Anouk a quatorze ans et ne supporte plus d'être devenue le souffre-douleur de son ex-meilleure amie, qui prend un plaisir sadique à la ridiculiser devant tout le collège. Un soir de décembre, l'adolescente quitte la maison avec son sac à dos et son banjo. Fuguer, pour tout oublier. Et puis, c'est le couac. Anouk, n'envisageant pas de dormir dans la rue, rentre en catimini chez elle et décide de se cacher dans le grenier où elle compte faire semblant d'être partie pour de bon. C'est peut-être excitant de jouer au Robinson sous son propre toit, mais Anouk n'avait pas prévu la réaction de ses proches - son père fou d'inquiétude et sa petite sœur malheureuse comme les pierres. Malgré tout, la jeune fille campe sur ses positions et se calfeutre dans son placard, témoin impuissante de la détresse de sa famille, partagée entre l'envie de les rassurer et ce besoin inexplicable de se couper du reste du monde pour réfléchir, avancer, comprendre, trier, grandir, ne plus paniquer. Bref, ce très court roman de 115 pages est juste une petite perle de douceur et de tendresse (qui a aussi broyé mon cœur de maman, rien qu'à l'idée de vivre pareille situation). On finit par saisir les intentions d'Anouk, adolescente à fleur de peau, qui se sent paumée dans sa famille qui n'entre pas dans la norme, avec une mère, climatologue passionnée par sa carrière, qui part six mois de l'année sur une île, un père accro au boulot et une frangine inscrite à la semaine dans une école de danse... En clair, Anouk se sent seule, abandonnée, complètement larguée. Fuguer, c'est aussi son cri d'alerte, un SOS pour réclamer de l'attention et renouer avec les siens, le temps que chacun partage ses envies, ses manques et son amour.
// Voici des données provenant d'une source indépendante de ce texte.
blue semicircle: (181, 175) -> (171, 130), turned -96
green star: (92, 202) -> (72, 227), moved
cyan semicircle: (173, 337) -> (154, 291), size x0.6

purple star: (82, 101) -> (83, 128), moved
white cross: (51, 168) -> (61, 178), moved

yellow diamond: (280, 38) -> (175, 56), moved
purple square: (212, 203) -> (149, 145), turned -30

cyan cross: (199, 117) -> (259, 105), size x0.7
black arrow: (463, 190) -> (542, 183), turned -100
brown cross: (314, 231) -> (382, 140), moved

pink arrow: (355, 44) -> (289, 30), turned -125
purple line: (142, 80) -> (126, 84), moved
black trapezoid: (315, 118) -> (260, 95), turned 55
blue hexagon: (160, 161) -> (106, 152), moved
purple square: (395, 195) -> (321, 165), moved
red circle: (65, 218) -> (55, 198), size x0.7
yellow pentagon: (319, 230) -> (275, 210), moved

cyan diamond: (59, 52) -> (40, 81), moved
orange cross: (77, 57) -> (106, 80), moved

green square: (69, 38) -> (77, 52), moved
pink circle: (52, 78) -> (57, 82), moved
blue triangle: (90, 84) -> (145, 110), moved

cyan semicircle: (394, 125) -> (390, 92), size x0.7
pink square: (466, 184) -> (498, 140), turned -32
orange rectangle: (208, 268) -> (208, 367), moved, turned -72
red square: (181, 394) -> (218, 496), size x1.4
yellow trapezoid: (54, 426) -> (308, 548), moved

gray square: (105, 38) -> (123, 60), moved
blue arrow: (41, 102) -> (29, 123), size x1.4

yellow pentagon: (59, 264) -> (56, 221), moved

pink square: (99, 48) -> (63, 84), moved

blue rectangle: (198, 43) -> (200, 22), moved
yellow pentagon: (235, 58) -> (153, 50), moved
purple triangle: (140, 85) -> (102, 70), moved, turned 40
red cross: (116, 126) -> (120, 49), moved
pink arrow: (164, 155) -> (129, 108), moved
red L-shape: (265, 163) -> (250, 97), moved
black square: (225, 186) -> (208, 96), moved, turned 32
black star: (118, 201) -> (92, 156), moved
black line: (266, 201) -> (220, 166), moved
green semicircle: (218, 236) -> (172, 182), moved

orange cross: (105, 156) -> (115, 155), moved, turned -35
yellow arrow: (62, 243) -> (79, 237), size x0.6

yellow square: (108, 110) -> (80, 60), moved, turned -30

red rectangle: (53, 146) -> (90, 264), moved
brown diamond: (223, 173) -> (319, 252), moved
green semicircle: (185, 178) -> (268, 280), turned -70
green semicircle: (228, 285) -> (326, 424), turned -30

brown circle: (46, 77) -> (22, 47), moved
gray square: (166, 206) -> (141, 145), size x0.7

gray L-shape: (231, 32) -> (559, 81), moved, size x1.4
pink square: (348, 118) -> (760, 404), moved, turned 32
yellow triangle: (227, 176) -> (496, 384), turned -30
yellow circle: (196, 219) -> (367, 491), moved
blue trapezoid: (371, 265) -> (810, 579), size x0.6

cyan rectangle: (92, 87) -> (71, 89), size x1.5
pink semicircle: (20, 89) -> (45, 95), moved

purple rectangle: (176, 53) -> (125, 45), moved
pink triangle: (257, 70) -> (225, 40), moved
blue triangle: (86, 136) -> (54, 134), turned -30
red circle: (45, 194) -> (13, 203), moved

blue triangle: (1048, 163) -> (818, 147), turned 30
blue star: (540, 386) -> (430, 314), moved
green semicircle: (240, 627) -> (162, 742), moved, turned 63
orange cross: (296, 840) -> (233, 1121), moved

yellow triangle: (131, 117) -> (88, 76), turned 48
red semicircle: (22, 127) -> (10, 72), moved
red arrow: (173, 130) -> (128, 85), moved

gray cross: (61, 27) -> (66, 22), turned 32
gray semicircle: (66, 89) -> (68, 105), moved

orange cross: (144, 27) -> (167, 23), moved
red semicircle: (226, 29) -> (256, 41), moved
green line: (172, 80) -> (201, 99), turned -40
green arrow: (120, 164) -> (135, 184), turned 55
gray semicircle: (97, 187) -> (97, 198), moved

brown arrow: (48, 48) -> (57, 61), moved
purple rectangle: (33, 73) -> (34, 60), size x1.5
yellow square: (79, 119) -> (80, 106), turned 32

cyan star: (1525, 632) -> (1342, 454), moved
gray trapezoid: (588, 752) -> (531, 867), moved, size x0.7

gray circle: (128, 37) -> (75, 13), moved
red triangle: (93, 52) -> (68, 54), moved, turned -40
J'ai trouvé ce roman très beau, très doux, très touchant (pas très réaliste, mais qu'importe...) car l'histoire cherche avant tout à rassurer et esquisse un portrait original et attachant d'une “famille biscornue et rafistolée, une famille joyeusement bizarre” qui finit par raccommoder ses petits bobos dans un grenier désormais rempli d'histoires. C'est sincèrement une très, très jolie lecture, rythmée comme de la musique jouée sur un banjo, avec de la sensibilité, de la débrouille et de l'innocence. Une découverte exquise et émouvante.
Rouergue / Mars 2016
La Pyramide des besoins humains, de Caroline Solé
Christopher est un gamin fugueur de quinze ans, qui vit maintenant dans la rue, sous un bout de carton, dans le quartier chinois de Londres. Christopher Scott est aussi le candidat n° 12 778 du nouveau jeu de télé réalité, la Pyramide des besoins humains, dont le principe - en plus de s'afficher sur internet et de gagner en popularité - consiste à gravir les échelons en se basant sur la théorie de Maslow. Un nom qui sonne comme le marshmallow, sans le moelleux et l'onctuosité. Christopher, donc, veut détourner la règle du jeu et être l'élément perturbateur du programme. Tout en préservant son anonymat, il poste le minimum syndical pour attiser la foule, obtenir des points et arracher son passe pour les étapes suivantes. Ce jeu finit toutefois par lui tourner la tête, par renforcer son écœurement, sa rage et sa colère, par le renvoyer à la source de son problème - le pourquoi de sa fugue, le tableau au vitriol de sa famille et du père. La lecture est sans nul doute poignante. Elle cogne direct en plein cœur et ne nous laisse pas souffler, mais cette perspective sombre est aussi démoralisante. Chris est un adolescent sans cesse sur le qui-vive, qui agit de façon contradictoire, d'une part il s'insurge des gloires éphémères et réclame un peu d'attention, mais refuse paradoxalement qu'on s'intéresse à lui et accorde difficilement sa confiance aux autres, sauf exception pour son pote Jimmy qui vend des hot-dogs en mettant trop de moutarde ou le vieux Scratch-Scratch qui repère les flics à des kilomètres à la ronde. Son quotidien dans la rue est lui aussi tristement réaliste (solitude, pauvreté, désespoir, bagarre) et vient accentuer l'amertume du roman. J'ai clairement mal vécu cette histoire, beaucoup trop négative, trop anarchiste, trop dénonciatrice de tout et rien à la fois (125 pages, c'est peu). Dans une intention de livrer un message fort et percutant, le roman finit par s'éparpiller et embrouiller le lecteur (du moins, en ce qui me concerne... car le livre a très bonne presse auprès de mes camarades). Je pense finalement en avoir trop attendu et être restée sur le carreau. Dommage. Mais la violence décrite dans l'histoire - déclamée comme du slam - résonne comme un cri du cœur, qui mérite sincèrement qu'on s'y attarde... Un roman qui suscite une rélle réflexion, à étudier en classe par exemple.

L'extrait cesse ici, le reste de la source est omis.